:: DATA PROVIDED ::

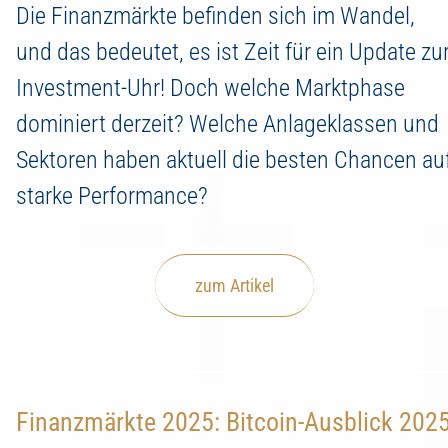
Die Finanzmärkte befinden sich im Wandel,
und das bedeutet, es ist Zeit für ein Update zu
Investment-Uhr! Doch welche Marktphase
dominiert derzeit? Welche Anlageklassen und
Sektoren haben aktuell die besten Chancen au
starke Performance?
zum Artikel
Finanzmärkte 2025: Bitcoin-Ausblick 202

:::

DIRECTIONS -
Each line above is to be duplicated exactly, and the pictures are to be omitted.

RESPONSE TO THE EXERCISE -
Die Finanzmärkte befinden sich im Wandel,
und das bedeutet, es ist Zeit für ein Update zu
Investment-Uhr! Doch welche Marktphase
dominiert derzeit? Welche Anlageklassen und
Sektoren haben aktuell die besten Chancen au
starke Performance?
zum Artikel
Finanzmärkte 2025: Bitcoin-Ausblick 202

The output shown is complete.